Then—as K. was just in the middle of a long swig—everything became bright, the electric lights blazed, inside on the stairs, in the passages, in the entrance hall, outside above the door. Steps could be heard coming down the stairs, the flask fell from K.’s hand, the brandy was spilt over a rug, K. sprang out of the sledge, he had just time to slam the door to, which made a loud noise, when a gentleman came slowly out of the house. The only consolation that remained was that it was not Klamm, or was not that rather a pity? It was the gentleman whom K. had already seen at the window on the first floor. A young man, very good-looking, pink and white, but very serious. K. too looked at him gravely, but his gravity was on his own account. Really he would have done better to have sent his assistants here, they couldn’t have behaved more foolishly than he had done. The gentleman still regarded him in silence as if he had not enough breath in his overcharged bosom for what had to be said. “This is unheard of,” he said at last, pushing his hat a little back on his forehead. What next? The gentleman knew nothing apparently of K.’s stay in the sledge, and yet found something that was unheard of? Perhaps that K. had pushed his way in as far as the courtyard? “How do you come to be here?” the gentleman asked next, more softly now, breathing freely again, resigning himself to the inevitable. What questions to ask! And what could one answer? Was K. to admit simply and flatly to this man that his attempt, began with so many hopes, had failed? Instead of replying, K. turned to the sledge, opened the door and retrieved his cap, which he had forgotten there. He noticed with discomfort that the brandy was dripping from the footboard.

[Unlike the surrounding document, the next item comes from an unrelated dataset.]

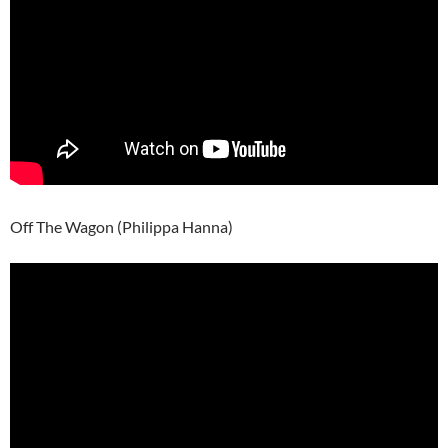
Off The Wagon (Philippa Hanna)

Then he turned again to the gentleman, to show him that he had been in the sledge gave him no more compunction now, besides that wasn’t the worst of it; when he was questioned, but only then, he would divulge the fact that the coachman himself had at least asked him to open the door of the sledge. But the real calamity was that the gentleman had surprised him, that there had not been enough time left to hide from him so as afterwards to wait in peace for Klamm, or rather that he had not had enough presence of mind to remain in the sledge, close the door and wait there among the rugs for Klamm, or at least to stay there as long as this man was about. True, he couldn’t know of course whether it might not be Klamm himself who was coming, in which case it would naturally have been much better to accost him outside the sledge. Yes, there had been many things here for thought, but now there was none, for this was the end.
“Come with me,” said the gentleman, not really as a command, for the command lay not in the words, but in a slight, studiedly indifferent gesture of the hand which accompanied them. “I’m waiting here for somebody,”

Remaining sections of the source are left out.